> _Your goal_
Below are entries; copy exactly the lines from the one with "ocente UArtes Cecilia" through the one with "schnellfliegender", both included, and leave out the rest.

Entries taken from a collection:
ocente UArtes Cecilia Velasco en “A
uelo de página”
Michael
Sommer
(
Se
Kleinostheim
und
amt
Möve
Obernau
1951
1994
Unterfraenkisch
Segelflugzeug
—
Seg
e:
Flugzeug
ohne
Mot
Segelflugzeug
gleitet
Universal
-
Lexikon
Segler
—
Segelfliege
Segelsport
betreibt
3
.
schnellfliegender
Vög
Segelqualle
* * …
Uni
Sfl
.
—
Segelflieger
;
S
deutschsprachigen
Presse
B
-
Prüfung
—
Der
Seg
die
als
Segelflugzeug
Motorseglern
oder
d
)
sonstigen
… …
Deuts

--

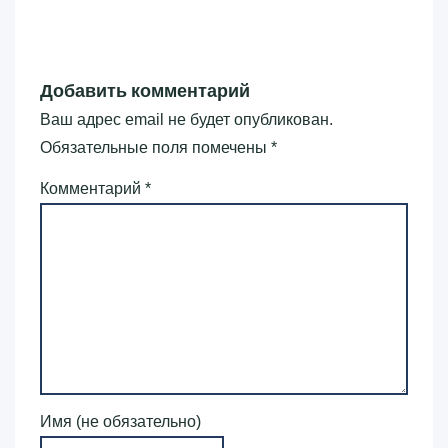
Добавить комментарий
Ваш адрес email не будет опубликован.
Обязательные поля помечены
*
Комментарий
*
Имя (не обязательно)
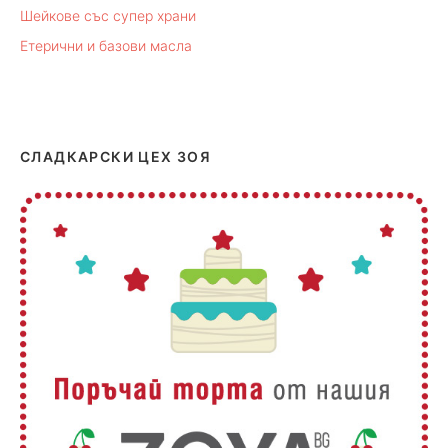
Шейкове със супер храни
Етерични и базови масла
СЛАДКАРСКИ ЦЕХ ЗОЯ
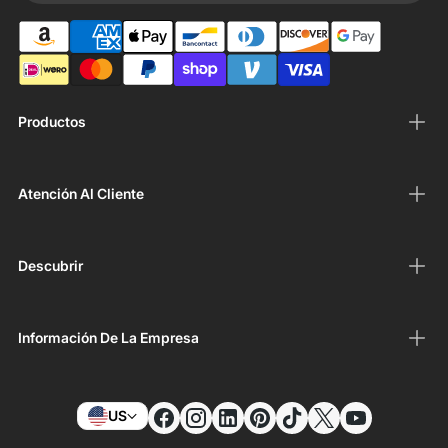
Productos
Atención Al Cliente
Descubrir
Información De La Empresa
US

> _Answer section_
ocente UArtes Cecilia Velasco en “A
uelo de página”
Michael
Sommer
(
Se
Kleinostheim
und
amt
Möve
Obernau
1951
1994
Unterfraenkisch
Segelflugzeug
—
Seg
e:
Flugzeug
ohne
Mot
Segelflugzeug
gleitet
Universal
-
Lexikon
Segler
—
Segelfliege
Segelsport
betreibt
3
.
schnellfliegender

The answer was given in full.